(SUPPLIED DATA)

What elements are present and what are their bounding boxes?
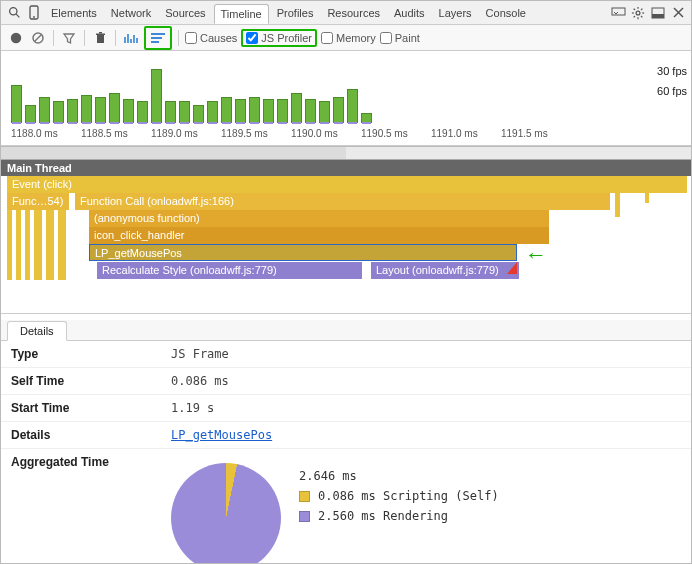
frame-bar	[39, 97, 50, 123]
frame-bar	[11, 85, 22, 123]
type-label: Type	[1, 341, 161, 368]
view-flamechart-icon[interactable]	[149, 29, 167, 47]
svg-point-5	[636, 11, 640, 15]
frame-bar	[277, 99, 288, 123]
tab-layers[interactable]: Layers	[433, 4, 478, 22]
frame-bar	[165, 101, 176, 123]
details-link[interactable]: LP_getMousePos	[171, 428, 272, 442]
flame-function-call[interactable]: Function Call (onloadwff.js:166)	[75, 193, 610, 210]
frame-bar	[207, 101, 218, 123]
frame-bar	[81, 95, 92, 123]
frame-bar	[67, 99, 78, 123]
start-time-value: 1.19 s	[161, 395, 691, 422]
garbage-icon[interactable]	[91, 29, 109, 47]
frame-bar	[263, 99, 274, 123]
overview-scrubber[interactable]	[1, 146, 691, 160]
separator	[84, 30, 85, 46]
dock-icon[interactable]	[649, 4, 667, 22]
flame-deco	[645, 193, 649, 203]
flame-func54[interactable]: Func…54)	[7, 193, 69, 210]
tab-console[interactable]: Console	[480, 4, 532, 22]
tab-elements[interactable]: Elements	[45, 4, 103, 22]
flame-deco	[25, 210, 30, 280]
causes-checkbox[interactable]: Causes	[185, 32, 237, 44]
memory-checkbox[interactable]: Memory	[321, 32, 376, 44]
device-icon[interactable]	[25, 4, 43, 22]
agg-scripting: 0.086 ms Scripting (Self)	[318, 489, 499, 503]
frame-bar	[235, 99, 246, 123]
agg-rendering: 2.560 ms Rendering	[318, 509, 448, 523]
view-flamechart-highlight	[144, 26, 172, 50]
svg-line-11	[641, 15, 642, 16]
frame-bar	[249, 97, 260, 123]
frame-bar	[319, 101, 330, 123]
record-icon[interactable]	[7, 29, 25, 47]
frame-bar	[109, 93, 120, 123]
flame-chart[interactable]: Event (click) Func…54) Function Call (on…	[1, 176, 691, 314]
frame-bar	[123, 99, 134, 123]
tab-network[interactable]: Network	[105, 4, 157, 22]
svg-rect-4	[612, 8, 625, 15]
js-profiler-highlight: JS Profiler	[241, 29, 317, 47]
flame-deco	[615, 193, 620, 217]
swatch-rendering-icon	[299, 511, 310, 522]
aggregated-time-label: Aggregated Time	[1, 449, 161, 564]
flame-icon-click-handler[interactable]: icon_click_handler	[89, 227, 549, 244]
tab-audits[interactable]: Audits	[388, 4, 431, 22]
flame-layout[interactable]: Layout (onloadwff.js:779)	[371, 262, 519, 279]
main-thread-header: Main Thread	[1, 160, 691, 176]
time-tick: 1188.0 ms	[11, 128, 81, 145]
flame-deco	[16, 210, 21, 280]
frame-bar	[137, 101, 148, 123]
gear-icon[interactable]	[629, 4, 647, 22]
svg-line-10	[634, 8, 635, 9]
svg-line-13	[641, 8, 642, 9]
js-profiler-checkbox[interactable]: JS Profiler	[246, 32, 312, 44]
view-waterfall-icon[interactable]	[122, 29, 140, 47]
time-tick: 1190.0 ms	[291, 128, 361, 145]
flame-recalculate-style[interactable]: Recalculate Style (onloadwff.js:779)	[97, 262, 362, 279]
tab-resources[interactable]: Resources	[321, 4, 386, 22]
svg-point-18	[11, 32, 21, 42]
frame-bar	[305, 99, 316, 123]
svg-line-1	[16, 14, 19, 17]
search-icon[interactable]	[5, 4, 23, 22]
svg-rect-21	[97, 35, 104, 43]
tab-sources[interactable]: Sources	[159, 4, 211, 22]
tab-timeline[interactable]: Timeline	[214, 4, 269, 24]
paint-checkbox[interactable]: Paint	[380, 32, 420, 44]
time-tick: 1188.5 ms	[81, 128, 151, 145]
overview-chart[interactable]: 30 fps 60 fps 1188.0 ms1188.5 ms1189.0 m…	[1, 51, 691, 146]
time-tick: 1191.0 ms	[431, 128, 501, 145]
details-label: Details	[1, 422, 161, 449]
flame-event-click[interactable]: Event (click)	[7, 176, 687, 193]
aggregated-pie-chart	[171, 463, 281, 564]
separator	[178, 30, 179, 46]
separator	[53, 30, 54, 46]
drawer-icon[interactable]	[609, 4, 627, 22]
clear-icon[interactable]	[29, 29, 47, 47]
self-time-value: 0.086 ms	[161, 368, 691, 395]
frame-bar	[221, 97, 232, 123]
svg-rect-15	[652, 14, 664, 18]
svg-line-12	[634, 15, 635, 16]
svg-rect-23	[99, 32, 102, 34]
frame-bar	[291, 93, 302, 123]
details-tab[interactable]: Details	[7, 321, 67, 341]
svg-point-0	[9, 8, 16, 15]
flame-anonymous[interactable]: (anonymous function)	[89, 210, 549, 227]
agg-total: 2.646 ms	[299, 469, 357, 483]
separator	[115, 30, 116, 46]
frame-bar	[151, 69, 162, 123]
flame-lp-getmousepos[interactable]: LP_getMousePos	[89, 244, 517, 261]
fps-60-label: 60 fps	[657, 85, 687, 97]
tab-profiles[interactable]: Profiles	[271, 4, 320, 22]
warning-triangle-icon	[507, 262, 517, 274]
close-icon[interactable]	[669, 4, 687, 22]
svg-point-3	[33, 16, 35, 18]
frame-bar	[347, 89, 358, 123]
time-tick: 1189.0 ms	[151, 128, 221, 145]
frame-bar	[25, 105, 36, 123]
self-time-label: Self Time	[1, 368, 161, 395]
filter-icon[interactable]	[60, 29, 78, 47]
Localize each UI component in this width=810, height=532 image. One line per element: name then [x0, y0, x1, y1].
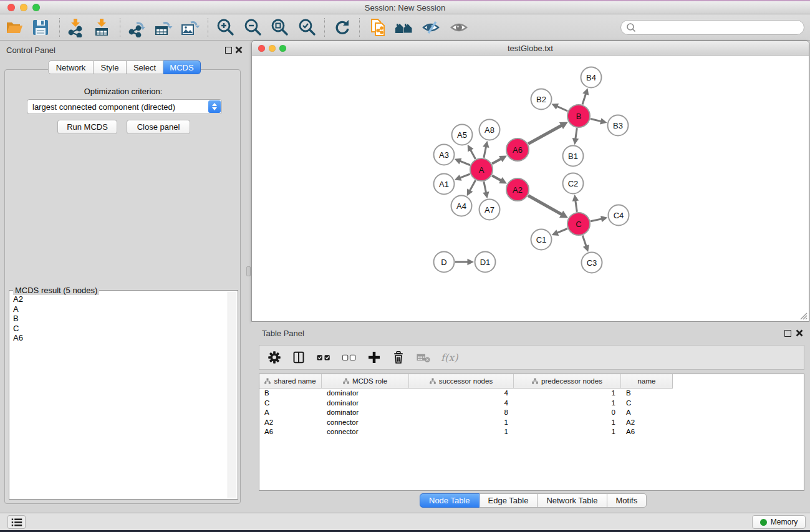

(End SUPPLIED DATA)

▸ INSTRUCTIONS TO FOLLOW:
An exact copy of every entry, without pictures, should be your output.

▸ ANSWER BELOW:
What elements are present and what are their bounding boxes?
frame-bar	[39, 97, 50, 123]
frame-bar	[11, 85, 22, 123]
type-label: Type	[1, 341, 161, 368]
view-flamechart-icon[interactable]	[149, 29, 167, 47]
svg-point-5	[636, 11, 640, 15]
frame-bar	[277, 99, 288, 123]
tab-layers[interactable]: Layers	[433, 4, 478, 22]
frame-bar	[165, 101, 176, 123]
details-link[interactable]: LP_getMousePos	[171, 428, 272, 442]
flame-function-call[interactable]: Function Call (onloadwff.js:166)	[75, 193, 610, 210]
frame-bar	[207, 101, 218, 123]
frame-bar	[81, 95, 92, 123]
frame-bar	[67, 99, 78, 123]
start-time-value: 1.19 s	[161, 395, 691, 422]
garbage-icon[interactable]	[91, 29, 109, 47]
frame-bar	[263, 99, 274, 123]
overview-scrubber[interactable]	[1, 146, 691, 160]
separator	[84, 30, 85, 46]
dock-icon[interactable]	[649, 4, 667, 22]
flame-deco	[645, 193, 649, 203]
flame-func54[interactable]: Func…54)	[7, 193, 69, 210]
tab-console[interactable]: Console	[480, 4, 532, 22]
tab-elements[interactable]: Elements	[45, 4, 103, 22]
flame-deco	[25, 210, 30, 280]
causes-checkbox[interactable]: Causes	[185, 32, 237, 44]
memory-checkbox[interactable]: Memory	[321, 32, 376, 44]
device-icon[interactable]	[25, 4, 43, 22]
agg-scripting: 0.086 ms Scripting (Self)	[318, 489, 499, 503]
frame-bar	[235, 99, 246, 123]
agg-rendering: 2.560 ms Rendering	[318, 509, 448, 523]
view-flamechart-highlight	[144, 26, 172, 50]
svg-line-11	[641, 15, 642, 16]
frame-bar	[249, 97, 260, 123]
frame-bar	[319, 101, 330, 123]
record-icon[interactable]	[7, 29, 25, 47]
frame-bar	[109, 93, 120, 123]
flame-chart[interactable]: Event (click) Func…54) Function Call (on…	[1, 176, 691, 314]
frame-bar	[123, 99, 134, 123]
tab-network[interactable]: Network	[105, 4, 157, 22]
svg-rect-4	[612, 8, 625, 15]
js-profiler-highlight: JS Profiler	[241, 29, 317, 47]
flame-deco	[615, 193, 620, 217]
swatch-rendering-icon	[299, 511, 310, 522]
aggregated-time-label: Aggregated Time	[1, 449, 161, 564]
flame-icon-click-handler[interactable]: icon_click_handler	[89, 227, 549, 244]
tab-audits[interactable]: Audits	[388, 4, 431, 22]
flame-layout[interactable]: Layout (onloadwff.js:779)	[371, 262, 519, 279]
main-thread-header: Main Thread	[1, 160, 691, 176]
time-tick: 1188.0 ms	[11, 128, 81, 145]
flame-deco	[16, 210, 21, 280]
frame-bar	[137, 101, 148, 123]
gear-icon[interactable]	[629, 4, 647, 22]
svg-line-10	[634, 8, 635, 9]
svg-line-13	[641, 8, 642, 9]
js-profiler-checkbox[interactable]: JS Profiler	[246, 32, 312, 44]
view-waterfall-icon[interactable]	[122, 29, 140, 47]
time-tick: 1190.0 ms	[291, 128, 361, 145]
flame-recalculate-style[interactable]: Recalculate Style (onloadwff.js:779)	[97, 262, 362, 279]
tab-resources[interactable]: Resources	[321, 4, 386, 22]
svg-point-18	[11, 32, 21, 42]
frame-bar	[305, 99, 316, 123]
svg-line-1	[16, 14, 19, 17]
search-icon[interactable]	[5, 4, 23, 22]
svg-rect-21	[97, 35, 104, 43]
tab-sources[interactable]: Sources	[159, 4, 211, 22]
tab-timeline[interactable]: Timeline	[214, 4, 269, 24]
paint-checkbox[interactable]: Paint	[380, 32, 420, 44]
time-tick: 1188.5 ms	[81, 128, 151, 145]
overview-chart[interactable]: 30 fps 60 fps 1188.0 ms1188.5 ms1189.0 m…	[1, 51, 691, 146]
time-tick: 1191.0 ms	[431, 128, 501, 145]
details-label: Details	[1, 422, 161, 449]
flame-event-click[interactable]: Event (click)	[7, 176, 687, 193]
aggregated-pie-chart	[171, 463, 281, 564]
separator	[178, 30, 179, 46]
separator	[53, 30, 54, 46]
drawer-icon[interactable]	[609, 4, 627, 22]
clear-icon[interactable]	[29, 29, 47, 47]
self-time-value: 0.086 ms	[161, 368, 691, 395]
frame-bar	[221, 97, 232, 123]
svg-rect-15	[652, 14, 664, 18]
svg-line-12	[634, 15, 635, 16]
svg-rect-23	[99, 32, 102, 34]
frame-bar	[291, 93, 302, 123]
details-tab[interactable]: Details	[7, 321, 67, 341]
svg-point-0	[9, 8, 16, 15]
flame-anonymous[interactable]: (anonymous function)	[89, 210, 549, 227]
agg-total: 2.646 ms	[299, 469, 357, 483]
separator	[115, 30, 116, 46]
frame-bar	[151, 69, 162, 123]
flame-lp-getmousepos[interactable]: LP_getMousePos	[89, 244, 517, 261]
fps-60-label: 60 fps	[657, 85, 687, 97]
tab-profiles[interactable]: Profiles	[271, 4, 320, 22]
warning-triangle-icon	[507, 262, 517, 274]
close-icon[interactable]	[669, 4, 687, 22]
svg-point-3	[33, 16, 35, 18]
frame-bar	[347, 89, 358, 123]
time-tick: 1189.0 ms	[151, 128, 221, 145]
frame-bar	[25, 105, 36, 123]
self-time-label: Self Time	[1, 368, 161, 395]
filter-icon[interactable]	[60, 29, 78, 47]
Localize each UI component in this width=810, height=532 image. One line per element: name then [x0, y0, x1, y1].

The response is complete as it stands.